Print this article

Allspring Favours Emerging Market Equities Towards End 2023

Amanda Cheesley

11 January 2023

After a difficult economic environment in 2022, this week investment managers at highlighted opportunities in fixed income in the first half of 2023, with emerging market equities showing promise towards the end of the year.  

At a media event yesterday, with concerns over soaring inflation rates abating, Henrietta Pacquement, senior portfolio manager and head of global fixed income at Allspring, outlined opportunities in the investment grade space in the first half of this year, saying it is in the "sweet" spot. 

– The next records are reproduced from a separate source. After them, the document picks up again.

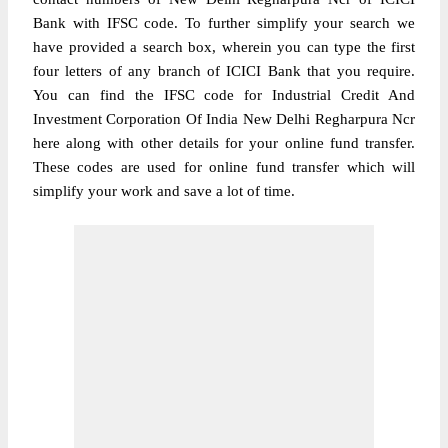
Bank with IFSC code. To further simplify your search we
have provided a search box, wherein you can type the first
four letters of any branch of ICICI Bank that you require.
You can find the IFSC code for Industrial Credit And
Investment Corporation Of India New Delhi Regharpura Ncr
here along with other details for your online fund transfer.
These codes are used for online fund transfer which will
simplify your work and save a lot of time.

The asset class provides income and quality, she said, and benefits from the higher interest rates. “The global outlook for bonds is also more positive,” she added. 

In the back end of the year, the asset manager believes that there will be increasing opportunities in equities, with the 60:40 equity/bond approach to asset allocation, which suffered last year, potentially making a comeback.

Emerging markets
At the event, Alison Shimada, San Francisco-based senior portfolio manager and head of total emerging markets at Allspring, singled out the value of investing in emerging market equities. 

With China easing its zero-Covid policy and re-opening its markets faster than expected to reach the 4 per cent growth in 2023, she feels positive about opportunities in the region and in emerging markets in general. 

Despite the conflict between China and Taiwan, she doubts that there will be an invasion, believing that the two countries will become closer. 


Common ground
Shimada also thinks the US and China have found some common ground on environmental issues and is hopeful that the two sides will move forward, despite the trade tensions.

Last year, the firm was underweight in China but it is now slightly overweight in the country. Shimada sees investment opportunities in tech companies, consumer staples, energy and financial firms, and believes that low-end staples and high-end luxury goods will do well in 2023. 

This was echoed by Zhixin Shu, a senior equity analyst with asset manager J Stern & Co. 

“During nearly three years of Covid restrictions, Chinese consumers have accumulated significant excess savings,” Shu said. 

“The luxury goods sector will be a major beneficiary of these excess savings. Pre-pandemic, Chinese consumers accounted for a third of the global luxury goods consumption and most of the growth,” she continued. 

“Covid restrictions, both within China and in international travel, had significantly reduced Chinese consumption of luxury. But that is all set to change. We expect significant pent-up demand for luxury goods from Chinese consumers this year, potentially more than offsetting the possible slowdown in demand in the West,” Shu said.

Good as gold
Shimada thinks gold’s appeal could also increase. Stocks that Allspring is invested in include household names such as Tencent, TSMC and Samsung and e-commerce giant Alibaba.    

Shimada said she thinks that India and South Korea also present investors with a good long-term investment opportunity. The firm's investment outlook is due to be officially released later this month.